Dimethylmercury Formation Mediated by Inorganic and Organic Reduced Sulfur Surfaces

Underlying formation pathways of dimethylmercury ((CH(3))(2)Hg) in the ocean are unknown. Early work proposed reactions of inorganic Hg (Hg(II)) with methyl cobalamin or of dissolved monomethylmercury (CH(3)Hg) with hydrogen sulfide as possible bacterial mediated or abiotic pathways. A significant fraction (up to 90%) of CH(3)Hg in natural waters is however adsorbed to reduced sulfur groups on mineral or organic surfaces.
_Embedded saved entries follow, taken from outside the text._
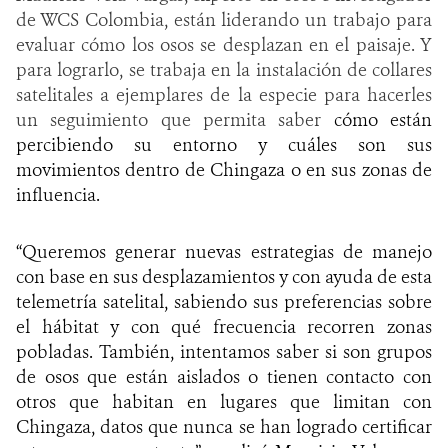
de WCS Colombia, están liderando un trabajo para
evaluar cómo los osos se desplazan en el paisaje. Y
para lograrlo, se trabaja en la instalación de collares
satelitales a ejemplares de la especie para hacerles
un seguimiento que permita saber
cómo están
percibiendo su entorno y cuáles son sus
movimientos dentro de Chingaza o en sus zonas de
influencia.
“Queremos generar nuevas estrategias de manejo
con base en sus desplazamientos y con ayuda de esta
telemetría satelital, sabiendo sus preferencias sobre
el hábitat y con qué frecuencia recorren zonas
pobladas. También, intentamos saber si son grupos
de osos que están aislados o tienen contacto con
otros que habitan en lugares que limitan con
Chingaza, datos que nunca se han logrado certificar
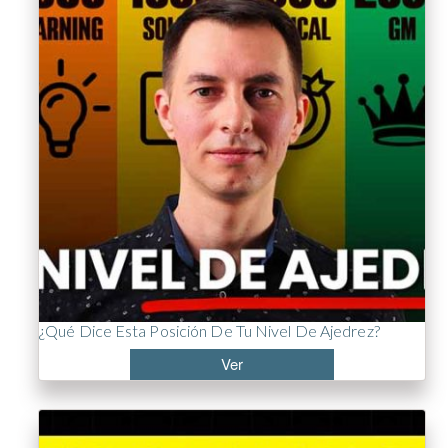
¿Qué Dice Esta Posición De Tu Nivel De Ajedrez?
Ver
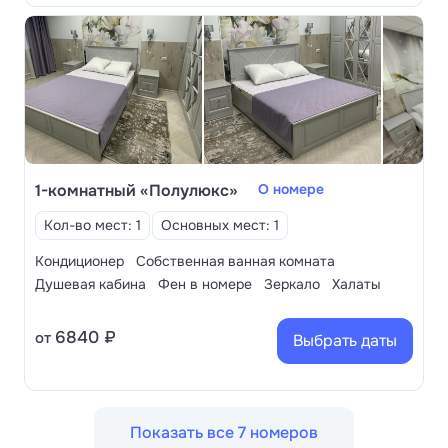
1-комнатный «Полулюкс»
О номере
Кол-во мест: 1
Основных мест: 1
Кондиционер
Собственная ванная комната
Душевая кабина
Фен в номере
Зеркало
Халаты
6840 ₽
от
Выбрать даты
Показать все 7 номеров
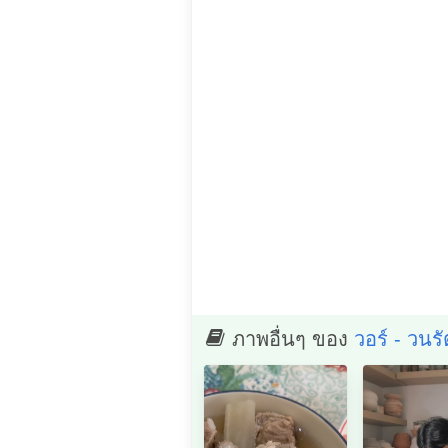
ภาพอื่นๆ ของ
วอร์ - วนรั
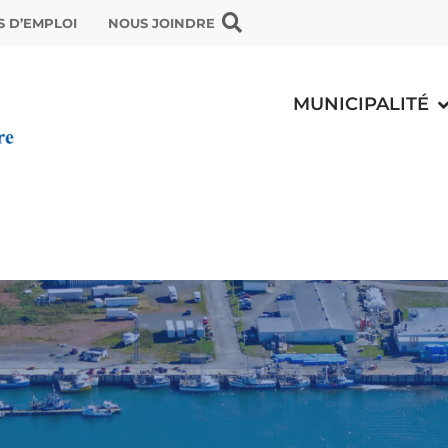
S D’EMPLOI
NOUS JOINDRE
MUNICIPALITÉ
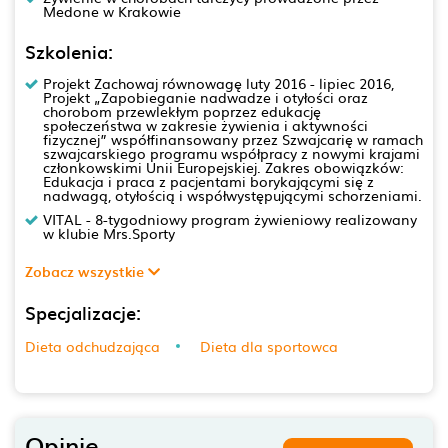
Medone w Krakowie
Szkolenia:
Projekt Zachowaj równowagę luty 2016 - lipiec 2016,
Projekt „Zapobieganie nadwadze i otyłości oraz
chorobom przewlekłym poprzez edukację
społeczeństwa w zakresie żywienia i aktywności
fizycznej” współfinansowany przez Szwajcarię w ramach
szwajcarskiego programu współpracy z nowymi krajami
członkowskimi Unii Europejskiej. Zakres obowiązków:
Edukacja i praca z pacjentami borykającymi się z
nadwagą, otyłością i współwystępującymi schorzeniami.
VITAL - 8-tygodniowy program żywieniowy realizowany
w klubie Mrs.Sporty
Zobacz wszystkie
Specjalizacje:
Dieta odchudzająca
Dieta dla sportowca
Opinie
We show that binding of CH(3)Hg to such reactive sites facilitates the formation of (CH(3))(2)Hg by degradation of the adsorbed CH(3)Hg. We demonstrate that the reaction can be mediated by different sulfide minerals, as well as by dithiols suggesting that e.g. reduced sulfur groups on mineral particles or on protein surfaces could mediate the reaction. The observed fraction of CH(3)Hg methylated on sulfide mineral surfaces exceeded previously observed methylation rates of CH(3)Hg to (CH(3))(2)Hg in seawaters and we suggest the pathway demonstrated here could account for much of the (CH(3))(2)Hg found in the ocean.